Trade Barriers Could Threaten Global Economy

By Anthony Faiola
Washington Post Staff Writer
Wednesday, March 18, 2009

At least 17 of the 20 major nations that vowed at a November summit to avoid protectionist steps that could spark a global trade war have violated that promise, with countries from Russia to the United States to China enacting measures aimed at limiting the flow of imported goods, according to a World Bank report unveiled yesterday.

The report underscores a "worrying" trend toward protectionism as countries rush to shield their ailing domestic industries during the global economic crisis. It comes one day after Mexico vowed to slap new restrictions on 90 U.S. products. That action is being taken in retaliation against Washington for canceling a program that allowed Mexican truck drivers the right to transport goods across the United States, illustrating the tit-for-tat responses that experts fear could grow in coming months.

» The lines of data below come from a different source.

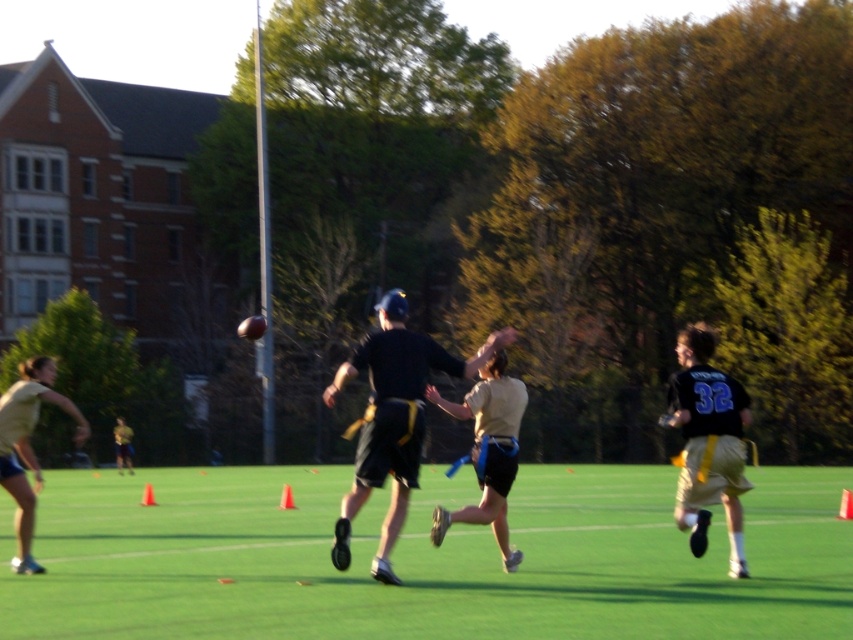 Question: Which object is closer to the camera taking this photo?

Choices:
 (A) green artificial turf at center
 (B) black jersey at right

Answer: (A)

Question: Based on their relative distances, which object is farther from the green artificial turf at center?

Choices:
 (A) black fabric shorts at center
 (B) tan fabric jersey at center
 (C) black jersey at right

Answer: (B)

Question: From the image, what is the correct spatial relationship of black fabric shorts at center in relation to black jersey at right?

Choices:
 (A) below
 (B) above

Answer: (A)

Question: Does black fabric shorts at center appear on the right side of tan fabric jersey at center?

Choices:
 (A) yes
 (B) no

Answer: (B)

Question: From the image, what is the correct spatial relationship of green artificial turf at center in relation to tan fabric jersey at center?

Choices:
 (A) above
 (B) below

Answer: (B)

Question: Which is farther from the tan fabric jersey at center?

Choices:
 (A) black fabric shorts at center
 (B) green artificial turf at center

Answer: (B) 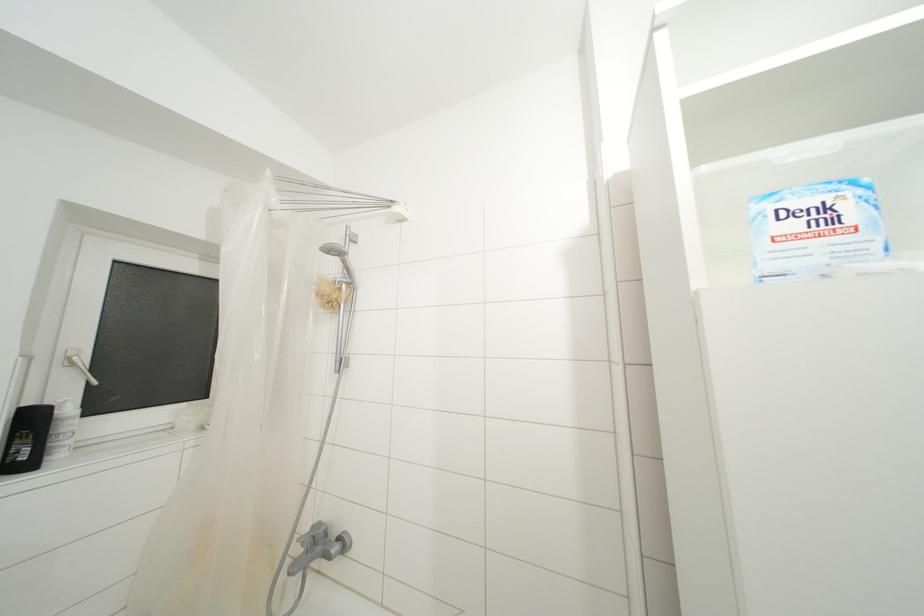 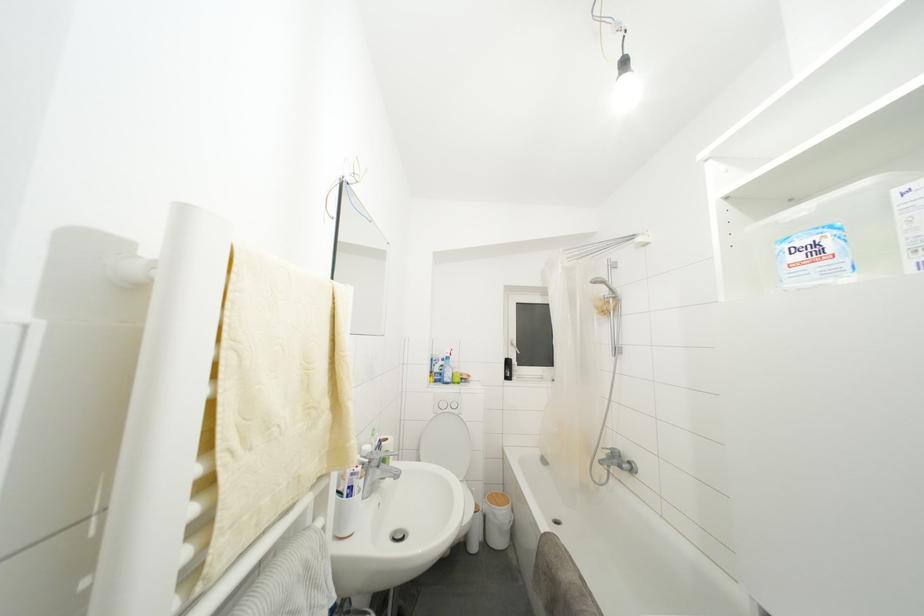 Question: The first image is from the beginning of the video and the second image is from the end. How did the camera likely rotate when shooting the video?

Choices:
 (A) Left
 (B) Right
 (C) Up
 (D) Down

Answer: (A) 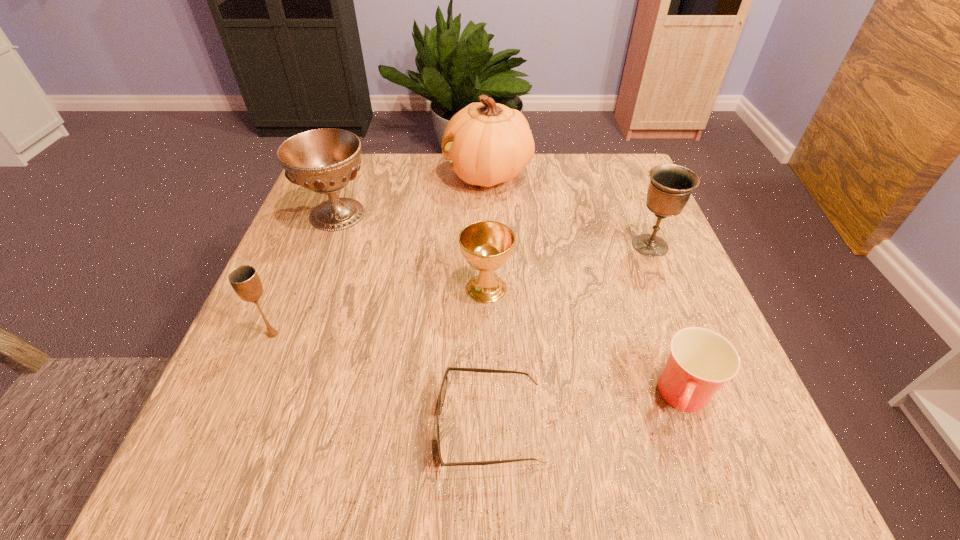 Identify the location of unoccupied area between the shortest chalice and the rightmost chalice. Image resolution: width=960 pixels, height=540 pixels. (568, 267).

This screenshot has height=540, width=960. I want to click on free space between the fifth farthest object and the tallest object, so click(380, 254).

This screenshot has height=540, width=960. Identify the location of vacant area that lies between the rightmost chalice and the tallest object. coord(569,210).

Find the location of a particular element. This screenshot has height=540, width=960. free space between the sunglasses and the nearest chalice is located at coordinates (381, 380).

The height and width of the screenshot is (540, 960). In order to click on vacant area between the rightmost chalice and the nearest chalice in this screenshot , I will do `click(462, 290)`.

In order to click on empty space between the shortest object and the fifth farthest object in this screenshot , I will do `click(381, 380)`.

The height and width of the screenshot is (540, 960). In order to click on free area in between the nearest chalice and the rightmost chalice in this screenshot , I will do `click(462, 290)`.

I want to click on object that is the third closest to the third chalice from left to right, so [x=487, y=143].

Identify the location of the second closest object to the fourth nearest object. Image resolution: width=960 pixels, height=540 pixels. (325, 160).

You are a GUI agent. You are given a task and a screenshot of the screen. Output one action in this format:
    pyautogui.click(x=<x>, y=<y>)
    Task: Click on the chalice identified as the second closest to the fifth farthest object
    The image size is (960, 540).
    Given the screenshot: What is the action you would take?
    pyautogui.click(x=486, y=245) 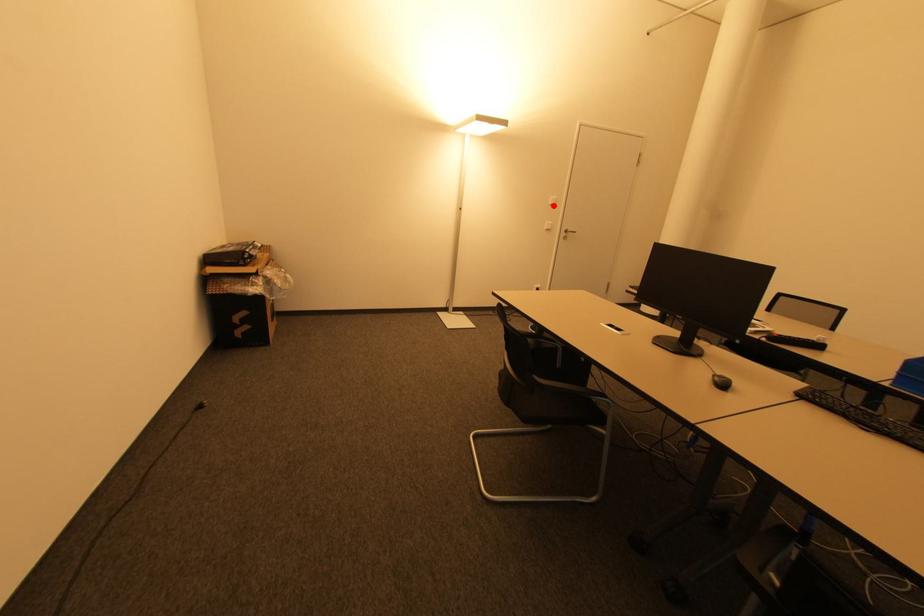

The report comes ahead of an April 2 summit in London in which the heads of state from those 20 industrialized and developing economies will seek to shape a coordinated response to the economic crisis. Their inability to keep their November promises is another indication of how difficult it will be to implement any agreement reached next month on a global scale.

Protectionist measures may also sharply worsen the collapse of global trade, which the World Bank said is facing its steepest decline in 80 years as global demand dries up.

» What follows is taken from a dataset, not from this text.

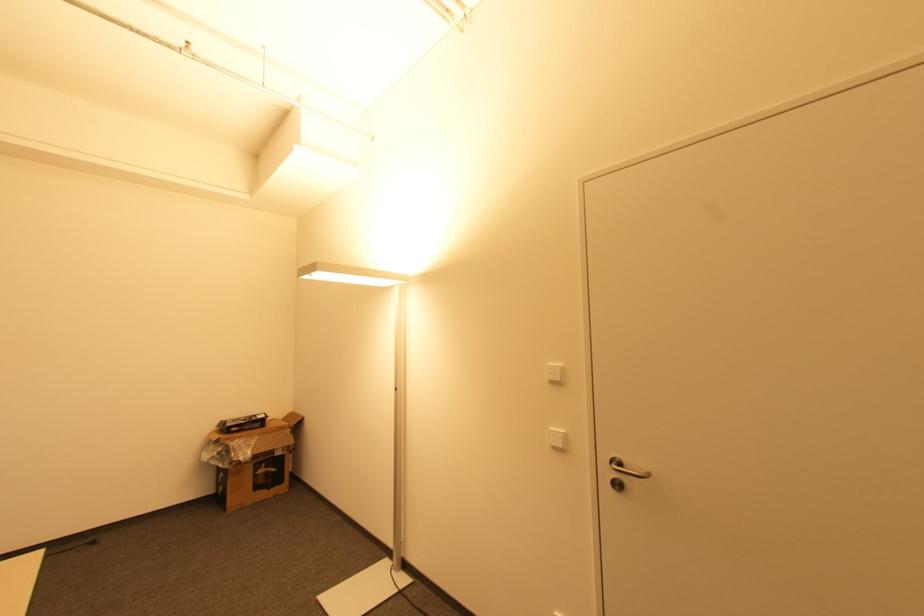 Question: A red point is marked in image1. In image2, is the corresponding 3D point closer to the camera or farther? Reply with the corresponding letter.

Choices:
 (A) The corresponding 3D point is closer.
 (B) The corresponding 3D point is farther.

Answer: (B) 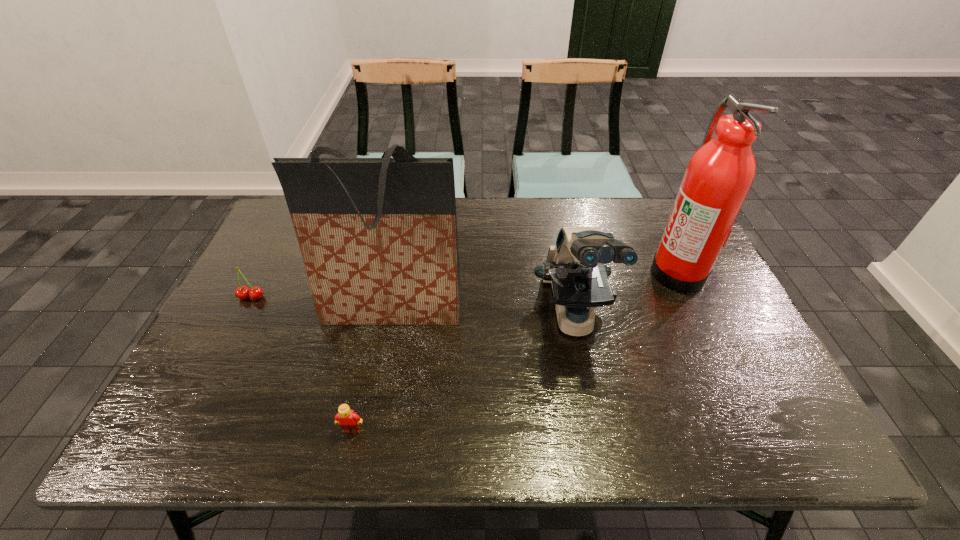 The height and width of the screenshot is (540, 960). What are the coordinates of `free space between the third shortest object and the rightmost object` in the screenshot? It's located at (625, 294).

"Leaders must not heed the siren-song of protectionist fixes, whether for trade, stimulus packages or bailouts," said World Bank Group President Robert B. Zoellick. Noting that protectionism is widely viewed as having deepened and prolonged the Great Depression, he added "economic isolationism can lead to a negative spiral of events such as those we saw in the 1930s, which made a bad situation much, much worse."

The Bank said that, since last November, a host of nations has imposed a total of 47 measures that restrict trade at the expense of other countries. The most obvious trade restrictions -- raising tariffs, or taxes on imports -- represent only about a third of all measures taken. Some countries are taking a direct approach. Ecuador, for instance, has raised tariffs on more than 600 items. But most are taking more creative steps that fall into the gray area of what is considered legal under international trade law.

Argentina, for example, has put new licensing requirements on auto parts, textiles, televisions, toys, shoes and leather goods that create a new layer of bureaucracy for overseas exporters. The European Union announced new export subsidies on butter, cheese and milk powder. China and India have increased the tax rebates for domestic exporters, seen by critics as providing a stealth subsidy that makes their products unfairly cheaper abroad.

Some measures, the report concludes, may distort global production for products like cars and trucks. National bailouts and subsidies proposed worldwide for the auto industry, the World Bank said, now total some $48 billion globally, with aid pouring out from governments including the United States, France, Canada, Germany, Britain, China, Argentina and Brazil. That could prevent the natural readjustment of the industry, which many experts say is greatly overcapacity, allowing automakers to continue to produce more cars than consumers need.

The report noted that current trade laws, however, make it tougher for nations to take the more sweeping measures that triggered the trade wars of the 1930s. The era of globalization has made countries more interdependent than ever before, with supply chains for a single car made in China or a plane made in the United States now often relying on components manufactured in many other nations. That has led to a new measure of caution when putting up trade barriers. Additionally, global treaties have made it more difficult to enact draconian barriers.

Yet that does not mean nations are not finding ways to engage in what critics call protectionist policies. Some are pointing to provisions in the $410 billion spending bill signed by President Obama last week, which ended a pilot program allowing Mexican truckers to transport goods throughout the United States. The program had long been a target of U.S. unions, which have decried the North American Free Trade Agreement as robbing Americans of jobs, and the move to end the program was seen by critics as part of a trend in the U.S. Congress toward curbing years of open U.S. trade policy.

The fear, critics contend, is that actions like these could touch off countermeasures that could lead to broader trade wars. "I think the one thing that people forget is that at the end of the day, our failure to comply with NAFTA is going to result in the loss of more jobs here in America," said Sean Spicer, a official at the Office of the U.S. Trade Representative during the Bush administration. "There are consequences for this kind of action, and they tend to build upon each other and provoke more responses. Is that really the kind of path we want to go down?"